真夏の一夜は恋の始まり(新装版)
 水族館に着くと私ははしゃいでしまった。色々な魚やクラゲに目を輝かせる私。

 「見て凄い。この魚ちょー綺麗ですよ‼︎」

 1人はしゃぐ私に大一はクスッと笑っている。

 「何かおかしいですか⁇」

 「いや。よく子どもみたいにはしゃげるなと思って。花凛見てる方が面白い。」

 つまり私は子どものようだと⁇もう26になるが、職場でもよく言われている。

 「子ども達と一緒にはしゃぐのはいいけど、自分は子ども達を教え導く立場だということを忘れないようにしてくださいね。

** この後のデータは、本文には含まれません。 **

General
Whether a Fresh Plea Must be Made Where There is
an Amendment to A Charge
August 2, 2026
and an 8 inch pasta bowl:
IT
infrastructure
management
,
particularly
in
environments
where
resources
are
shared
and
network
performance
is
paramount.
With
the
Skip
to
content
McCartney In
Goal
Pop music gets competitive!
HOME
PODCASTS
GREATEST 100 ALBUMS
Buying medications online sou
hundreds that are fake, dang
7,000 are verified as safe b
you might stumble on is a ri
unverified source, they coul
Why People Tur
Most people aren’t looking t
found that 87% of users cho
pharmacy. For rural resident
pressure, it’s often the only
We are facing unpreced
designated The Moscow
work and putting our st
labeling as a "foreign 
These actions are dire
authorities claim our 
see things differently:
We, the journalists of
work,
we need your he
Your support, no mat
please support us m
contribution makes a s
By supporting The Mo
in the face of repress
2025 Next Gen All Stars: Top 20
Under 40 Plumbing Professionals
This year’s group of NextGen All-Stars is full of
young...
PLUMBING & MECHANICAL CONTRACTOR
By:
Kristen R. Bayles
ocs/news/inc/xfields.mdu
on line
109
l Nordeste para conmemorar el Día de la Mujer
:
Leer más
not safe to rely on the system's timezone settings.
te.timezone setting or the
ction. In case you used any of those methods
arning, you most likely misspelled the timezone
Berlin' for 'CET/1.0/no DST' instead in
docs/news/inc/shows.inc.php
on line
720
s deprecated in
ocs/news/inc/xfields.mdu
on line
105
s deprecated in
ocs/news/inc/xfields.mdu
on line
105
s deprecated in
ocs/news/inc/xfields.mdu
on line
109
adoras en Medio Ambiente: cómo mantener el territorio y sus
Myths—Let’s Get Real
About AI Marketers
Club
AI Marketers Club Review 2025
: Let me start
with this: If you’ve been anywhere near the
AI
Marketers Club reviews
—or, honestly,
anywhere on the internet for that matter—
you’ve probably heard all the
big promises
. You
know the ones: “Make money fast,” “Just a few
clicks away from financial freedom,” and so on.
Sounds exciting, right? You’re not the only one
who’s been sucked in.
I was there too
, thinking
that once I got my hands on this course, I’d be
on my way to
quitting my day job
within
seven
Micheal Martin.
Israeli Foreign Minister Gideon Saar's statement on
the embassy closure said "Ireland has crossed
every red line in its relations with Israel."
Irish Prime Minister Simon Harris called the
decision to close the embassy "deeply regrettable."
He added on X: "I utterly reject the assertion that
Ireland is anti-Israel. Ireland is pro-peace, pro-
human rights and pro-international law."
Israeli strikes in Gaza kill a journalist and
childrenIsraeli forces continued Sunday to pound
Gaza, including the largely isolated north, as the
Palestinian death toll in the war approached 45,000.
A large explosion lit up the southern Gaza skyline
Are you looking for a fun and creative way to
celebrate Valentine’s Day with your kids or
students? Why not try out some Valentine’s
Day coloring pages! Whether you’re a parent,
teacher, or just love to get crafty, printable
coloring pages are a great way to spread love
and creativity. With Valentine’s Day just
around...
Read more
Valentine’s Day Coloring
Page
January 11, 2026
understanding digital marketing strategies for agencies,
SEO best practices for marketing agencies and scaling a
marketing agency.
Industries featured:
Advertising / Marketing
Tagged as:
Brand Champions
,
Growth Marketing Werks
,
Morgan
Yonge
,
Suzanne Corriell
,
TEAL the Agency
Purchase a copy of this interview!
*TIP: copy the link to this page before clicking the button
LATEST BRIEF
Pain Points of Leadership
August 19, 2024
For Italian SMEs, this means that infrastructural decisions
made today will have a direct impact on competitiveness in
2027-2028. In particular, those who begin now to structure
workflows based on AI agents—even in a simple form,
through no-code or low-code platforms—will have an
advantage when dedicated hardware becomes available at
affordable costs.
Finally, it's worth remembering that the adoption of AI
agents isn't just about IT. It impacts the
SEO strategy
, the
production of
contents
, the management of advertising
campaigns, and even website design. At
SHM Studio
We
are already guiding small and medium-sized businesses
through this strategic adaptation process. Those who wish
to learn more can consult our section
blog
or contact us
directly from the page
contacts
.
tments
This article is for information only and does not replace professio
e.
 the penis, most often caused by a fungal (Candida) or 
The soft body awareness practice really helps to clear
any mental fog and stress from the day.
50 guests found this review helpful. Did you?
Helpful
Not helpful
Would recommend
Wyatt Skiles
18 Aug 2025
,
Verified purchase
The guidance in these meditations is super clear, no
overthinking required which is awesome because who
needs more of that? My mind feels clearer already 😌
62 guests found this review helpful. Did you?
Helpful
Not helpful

」と…。

 何度となく主任の鈴森先生にご指導頂いたが、社会人6年目にしても私のはしゃぎようは変わらない。

 少しは落ち着いて6年目の余裕は出てきたが、今でも時々はご注意を受けるほどだ。

 はぁ…面目ない…。私はここでもそれが出てしまったかと反省した。

 「よく言われます。今だに職場でも言われて注意されてます。」
 
 すみません。ついと謝る私に「いや。いいんじゃない⁇そういうところも…⁇」

 そこまで言って大一は言いかけてやめてしまった。

 「そういうところも…何ですか⁇」

 「何でもない。気にしないでください。」

 何ですか⁇気になりますよーと言っても長内さんはそれ以上続きは教えてくれなかった。